À cette révélation, le jeune homme entrouvrit les yeux pour fixer Shion avec perplexité. C'était une réaction suffisamment rare chez lui pour que le Grand Pope perçût son étonnement :

« Je suis profondément désolé de ce qui arrive à Camus, répliqua-t-il avec sincérité, tout en continuant de river ses magnifiques yeux d'azur clairs dans le regard parme. Mais je ne vois pas en quoi je peux vous aider à le retrouver plus rapidement. Avec Mü, vous êtes le seul à savoir comment décrypter le langage des armures.

— Il ne s'agit pas de cela, le détrompa Shion. Dans ce cadre précis, son armure ne peut nous être d'aucune utilité, mise à part celle de nous prévenir. Il reste pourtant une voie que nous n'avons pas encore explorée pour le retrouver.

— Laquelle ?

— La voie mystique.»

Sous le coup de la surprise, Shaka ouvrit totalement les yeux. Il voyait parfaitement bien où le Grand Pope voulait en venir, mais il ne comprenait pas comment il pourrait adapter cette possibilité au Verseau. Et pourtant, si Shion était là, elle devait être réalisable.
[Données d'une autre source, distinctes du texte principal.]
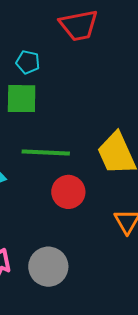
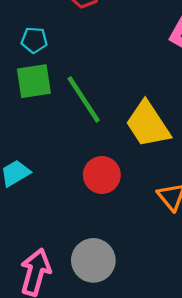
green line: (46, 153) -> (84, 99), moved, turned 63

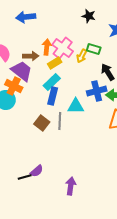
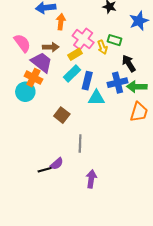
orange arrow: (47, 47) -> (61, 22), moved
yellow arrow: (82, 56) -> (102, 47), turned -48
blue rectangle: (53, 96) -> (87, 81), moved
gray line: (60, 121) -> (80, 143), moved

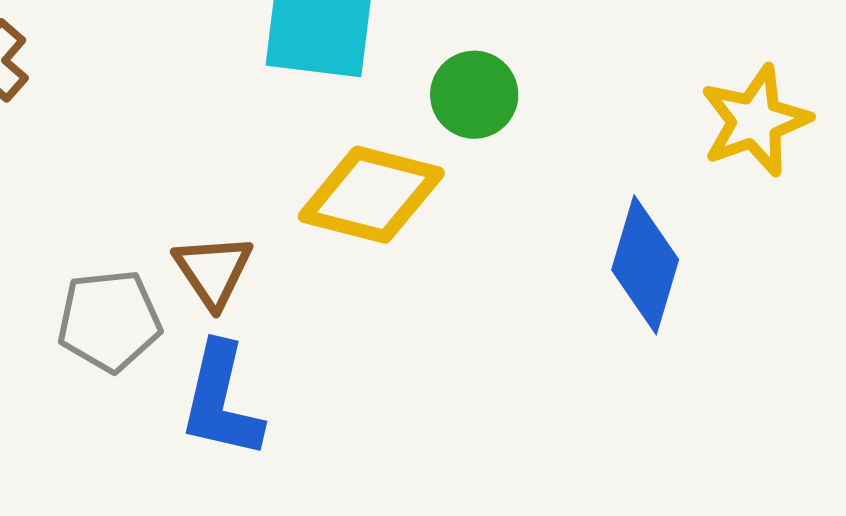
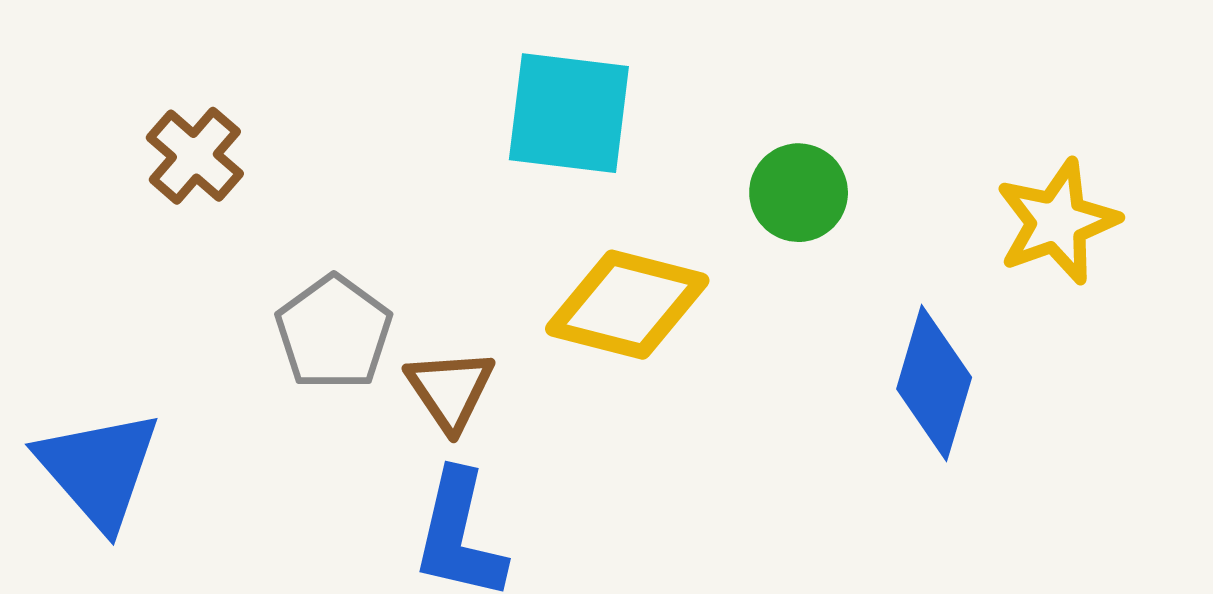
green circle: (474, 95) -> (799, 193), moved
gray pentagon: (109, 321) -> (334, 333), moved, turned -30

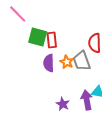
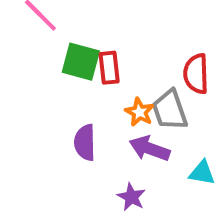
purple semicircle: (49, 63) -> (85, 142), moved
purple arrow: (87, 100) -> (150, 149), moved, turned -60

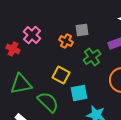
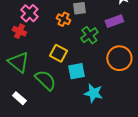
red cross: (13, 49) -> (19, 31), moved
green triangle: (21, 84) -> (18, 62), turned 50

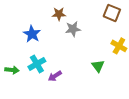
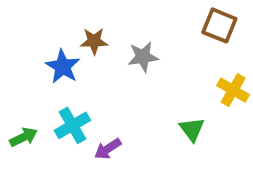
brown star: (59, 14) -> (94, 41), moved
green arrow: (12, 70) -> (24, 137), turned -32

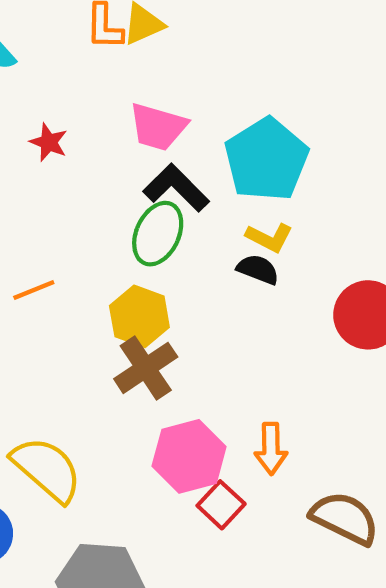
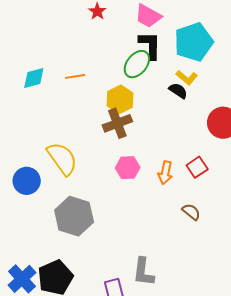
black L-shape: (176, 188) -> (150, 45), turned 32
pink hexagon: (189, 456) -> (128, 168), size x0.7
red square: (221, 505) -> (197, 167), moved
brown semicircle: (345, 518) -> (191, 212), size x0.6

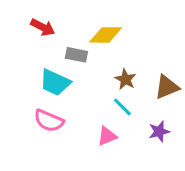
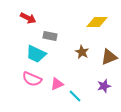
yellow diamond: (106, 35) -> (97, 22), moved
cyan line: (122, 107) -> (75, 96), moved
pink triangle: (107, 136) -> (57, 84), moved

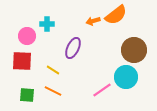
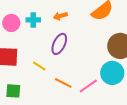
orange arrow: (93, 21) -> (60, 16), moved
pink circle: (27, 36) -> (11, 23), moved
orange line: (53, 91) -> (63, 83), moved

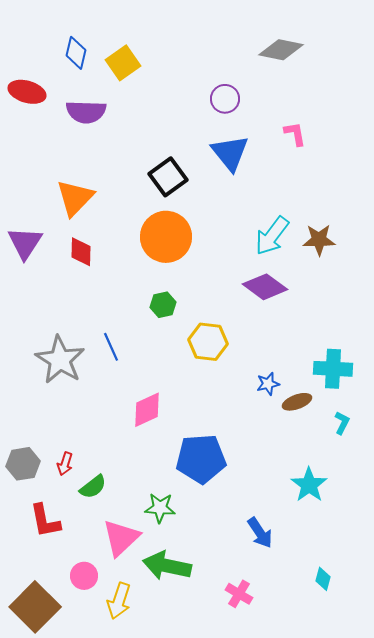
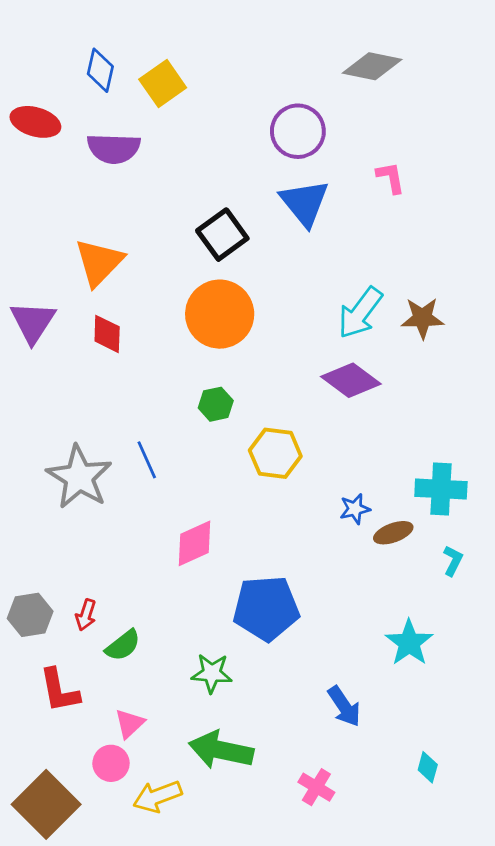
purple circle: (225, 99) -> (298, 131), size x1.4
pink triangle: (121, 538) -> (130, 724), moved, size x0.6
yellow arrow: (119, 601) -> (157, 796), turned 51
« Shaka, par le biais de ton cosmos et de l'entraînement particulier que tu as suivi, tu peux avoir accès au courant des prières émises par tous les mortels de ce monde si tu t'y plonges, exposa l'ancien Bélier avec fermeté. Tu as appris à t'en tenir éloigné par respect de la confidentialité des demandes, des souhaits, ou des dons de soi de chacun. Et aussi parce que ce chemin ne t'est d'aucune utilité majeure. Mais je sais que tu peux le faire. Et cela quelle que soit la religion concernée. La sincérité d'une simple croyance, même informelle, suffit.
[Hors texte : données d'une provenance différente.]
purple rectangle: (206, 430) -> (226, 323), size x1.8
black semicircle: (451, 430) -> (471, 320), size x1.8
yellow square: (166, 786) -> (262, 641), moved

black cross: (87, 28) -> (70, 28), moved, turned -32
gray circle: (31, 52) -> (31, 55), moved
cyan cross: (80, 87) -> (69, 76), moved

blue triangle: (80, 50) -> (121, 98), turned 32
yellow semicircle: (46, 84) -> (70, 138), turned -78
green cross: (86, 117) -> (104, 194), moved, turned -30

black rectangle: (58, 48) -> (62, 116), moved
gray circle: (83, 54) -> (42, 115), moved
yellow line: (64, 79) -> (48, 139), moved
— Certes, confirma la Vierge. Mais comme vous venez de le souligner, pour cela il faut qu'il existe au minimum un embryon de foi. Et nous savons tous que le Verseau verse plus du côté de la tangibilité des faits matériels, de la rationalité et de la logique.

— Ça, c'est ce qu'il montre à travers ce qu'on lui a enseigné, répliqua Shion. Je reconnais que c'est aussi ce qu'il est globalement sinon l'armure ne l'aurait pas choisi. Mais qui peut dire ce que recèlent réellement les tréfonds de la personnalité et de l'âme de quelqu'un ?
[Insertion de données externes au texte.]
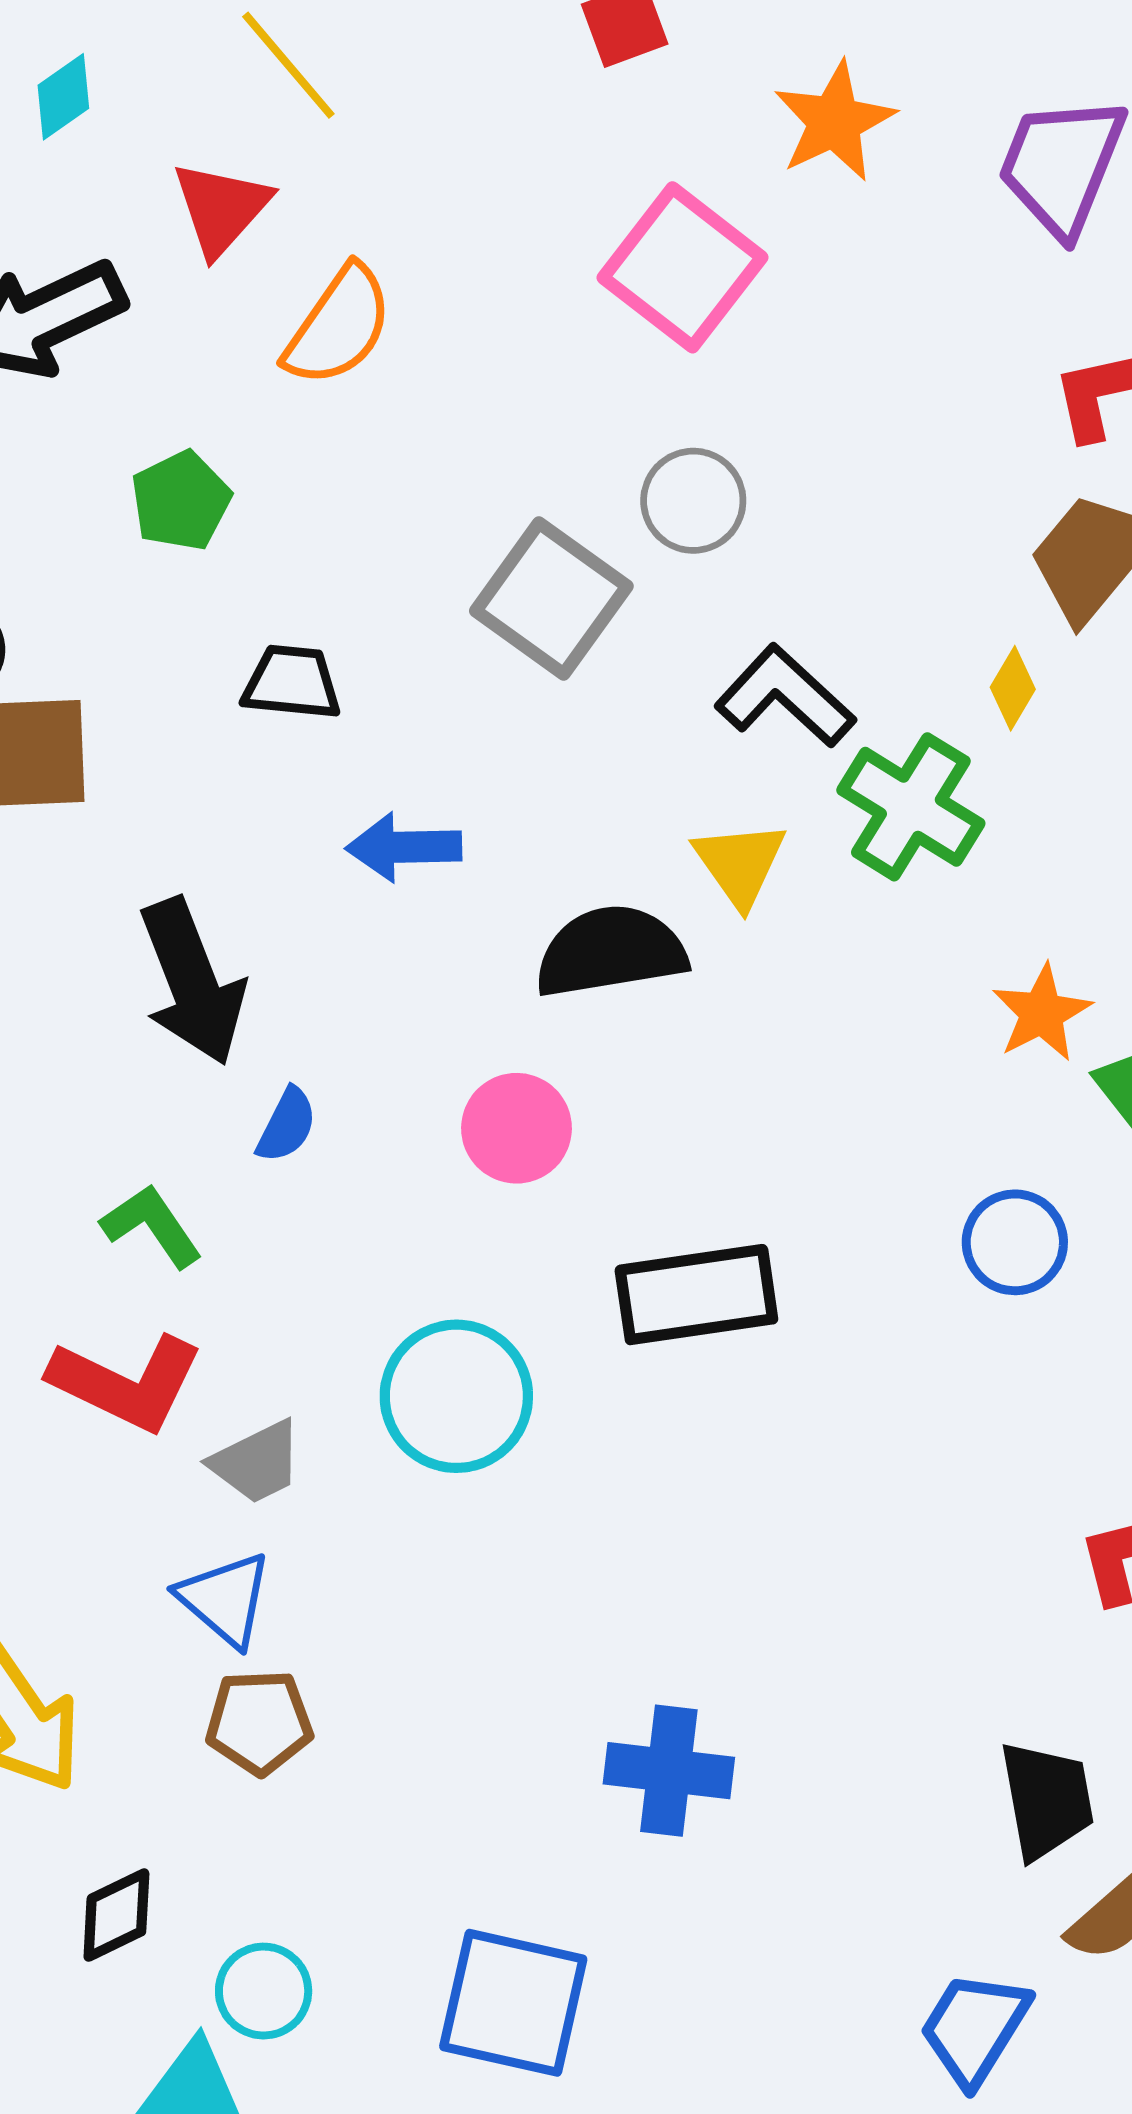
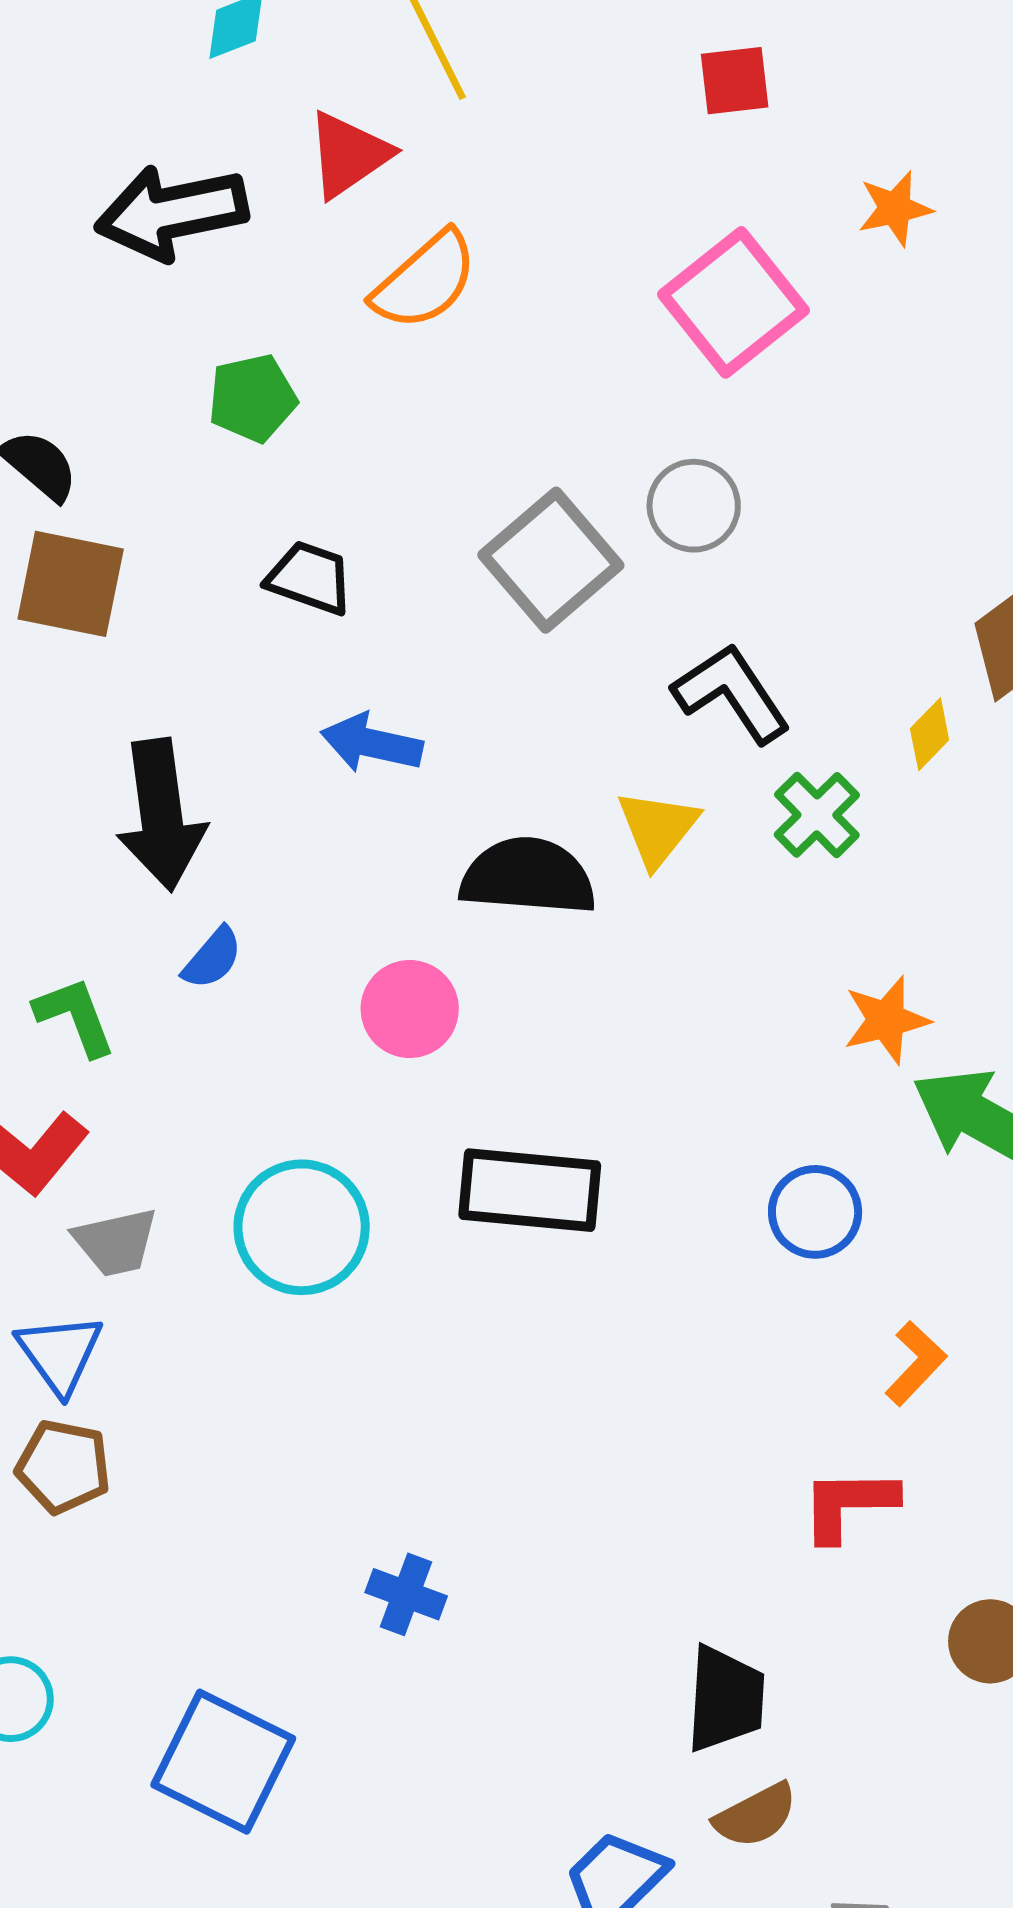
orange star: (834, 121) -> (895, 209), size x0.7
green cross: (911, 807) -> (817, 815), size x0.7
blue cross: (669, 1771) -> (406, 1594), size x0.7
— Pour ce que je connais de Camus, et pour qu'il accepte d'exprimer une telle partie de lui-même, il faudrait vraiment qu'il soit complètement… désespéré, objecta Shaka, en appréhendant la réponse à venir.

— C'est le cas, affirma Shion, avec une pointe de tristesse dans la voix. Ceux qui le détiennent lui font vivre un véritable enfer. Il ne se souvient de rien, il est certainement toujours en proie à de violents cauchemars parce que personne n'a pu le rassurer, la réaction de son armure prouve qu'on le torture, et pour couronner le tout, on lui laisse croire qu'il a dû être jugé et condamné par le Sanctuaire.

— Mais qui ? » s'insurgea la Vierge, sans chercher à cacher la colère où le plongeait cette nouvelle.

Secouant la tête, l'Atlante répondit :

« Je n'en sais rien. Mais en nous référent à l'expérience vécue par les autres, il est certainement soumis aux réminiscences les plus désagréables qui puissent lui revenir. Hadès y a pourvu. Et d'après toi, quelles sont les bribes de souvenirs qui peuvent le blesser le plus profondément actuellement ? »

Sans hésitation Shaka pointa l'élément le plus douloureux.

«L'abandon de Milo.»

Le dire, c'était reconnaître que, quelque part, les raisons d'Athéna pour s'opposer à une telle union étaient légitimes. In extremis la Vierge retint un soupir. Leur Déesse se fâchait rarement de manière irrationnelle ou sous le coup d'une appréciation personnelle. Ce point de détail le ramenait d'une certaine manière à sa propre situation, et cette évidence le dérangeait.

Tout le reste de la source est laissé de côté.